2012 Florida Statutes

F.S. 607.1109
607.1109 Articles of merger.
(1) After a plan of merger is approved by each domestic corporation and other business entity that is a party to the merger, the surviving entity shall deliver to the Department of State for filing articles of merger, which shall be executed by each domestic corporation as required by s. 607.0120 and by each other business entity as required by applicable law, and which shall set forth:
(a) The plan of merger.
(b) A statement that the plan of merger was approved by each domestic corporation that is a party to the merger in accordance with the applicable provisions of this chapter, and, if applicable, a statement that the written consent of each shareholder of such domestic corporation who, as a result of the merger, becomes a general partner of the surviving entity has been obtained pursuant to s. 607.1108(5).
(c) A statement that the plan of merger was approved by each domestic partnership that is a party to the merger in accordance with the applicable provisions of chapter 620.
(d) A statement that the plan of merger was approved by each domestic limited liability company that is a party to the merger in accordance with the applicable provisions of chapter 608.
(e) A statement that the plan of merger was approved by each other business entity that is a party to the merger, other than domestic corporations, limited liability companies, and partnerships formed, organized, or incorporated under the laws of this state, in accordance with the applicable laws of the state, country, or jurisdiction under which such other business entity is formed, organized, or incorporated.
(f) The effective date of the merger, which may be on or after the date of filing the articles of merger, provided, if the articles of merger do not provide for an effective date of the merger, the effective date shall be the date on which the articles of merger are filed.
(g) If the surviving entity is another business entity formed, organized, or incorporated under the laws of any state, country, or jurisdiction other than this state:
1. The address, including street and number, if any, of its principal office under the laws of the state, country, or jurisdiction in which it was formed, organized, or incorporated.
2. A statement that the surviving entity is deemed to have appointed the Secretary of State as its agent for service of process in a proceeding to enforce any obligation or the rights of dissenting shareholders of each domestic corporation that is a party to the merger.
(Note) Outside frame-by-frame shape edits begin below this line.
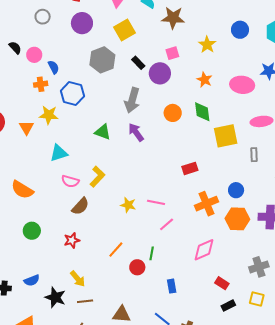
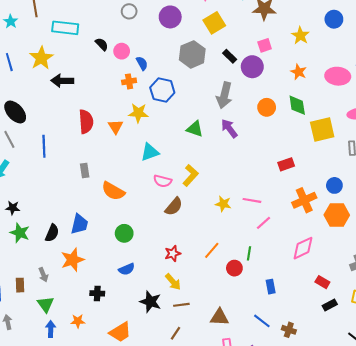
red star: (72, 240) -> (173, 253), moved
blue semicircle: (32, 280) -> (127, 269), moved

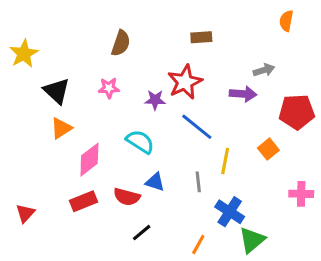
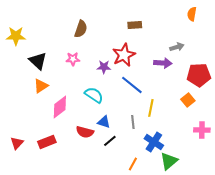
yellow star: (24, 54) -> (16, 36), turned 30
orange square: (268, 149) -> (188, 100), moved
red rectangle: (83, 201) -> (47, 142), moved
black line: (142, 233) -> (110, 141), moved

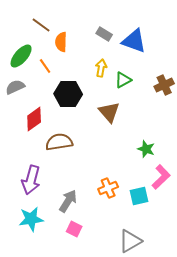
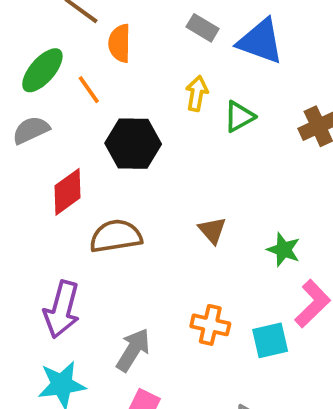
brown triangle: (109, 112) -> (212, 230), moved, size x0.7
orange cross: (108, 188) -> (210, 325), turned 36

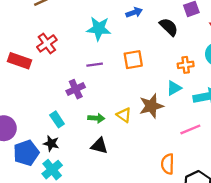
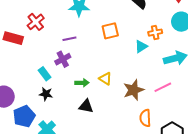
purple line: (95, 65) -> (69, 39), moved
cyan triangle: (174, 88) -> (141, 46), moved
brown star: (151, 106) -> (134, 90), moved
cyan rectangle: (57, 119) -> (45, 74), moved
black star: (51, 143) -> (46, 94), moved

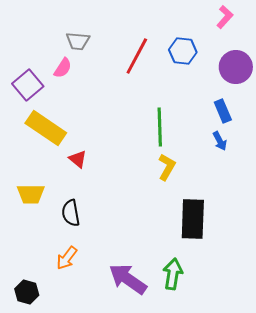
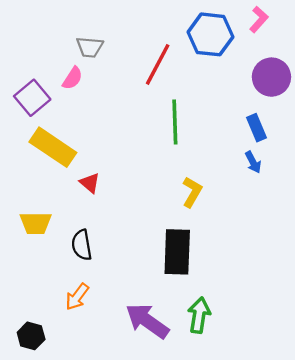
blue hexagon: (183, 51) -> (211, 34), moved, size x1.4
green line: (160, 127) -> (175, 122), moved
black rectangle: (193, 219) -> (177, 252), moved

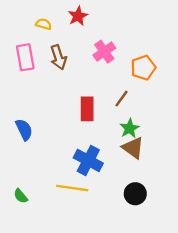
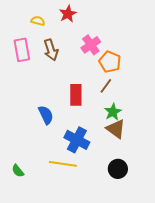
orange pentagon: (143, 68) -> (110, 62), moved, turned -30
blue semicircle: (24, 130) -> (46, 115), moved

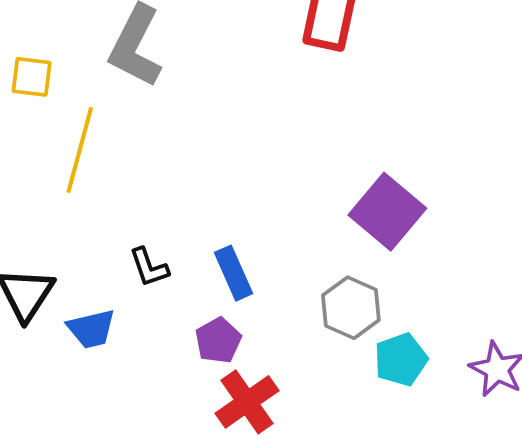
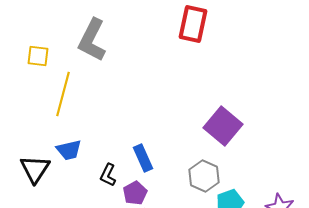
black L-shape: (149, 267) -> (108, 175), moved, turned 45
blue trapezoid: (91, 329) -> (69, 150), moved

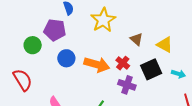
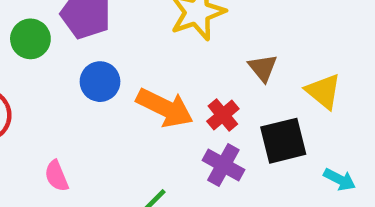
cyan arrow: (178, 74) -> (340, 179), moved

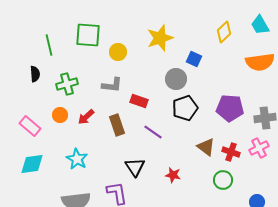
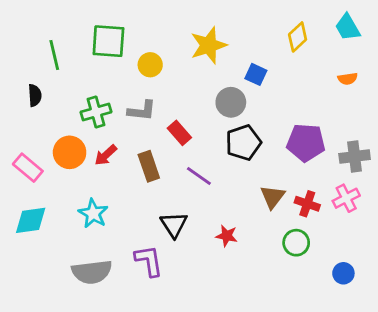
orange semicircle: (260, 62) -> (348, 79), size x0.5
green cross: (67, 84) -> (96, 112), moved
red rectangle: (139, 101) -> (179, 133), turned 30
orange circle: (60, 115) -> (70, 152), size x1.5
brown triangle: (206, 147) -> (273, 197), turned 30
3. A statement that the surviving entity has agreed to promptly pay to the dissenting shareholders of each domestic corporation that is a party to the merger the amount, if any, to which they are entitled under s. 607.1302.
(2) A copy of the articles of merger, certified by the Department of State, may be filed in the office of the official who is the recording officer of each county in this state in which real property of a party to the merger other than the surviving entity is situated.
(3) A domestic corporation is not required to file articles of merger pursuant to subsection (1) if the domestic corporation is named as a party or constituent organization in articles of merger or a certificate of merger filed for the same merger in accordance with s. 608.4382(1), s. 617.1108, s. 620.2108(3), or s. 620.8918(1) and (2), and if the articles of merger or certificate of merger substantially complies with the requirements of this section. In such a case, the other articles of merger or certificate of merger may also be used for purposes of subsection (2).
History.s. 4, ch. 98-101; s. 6, ch. 2004-378; s. 1, ch. 2008-187.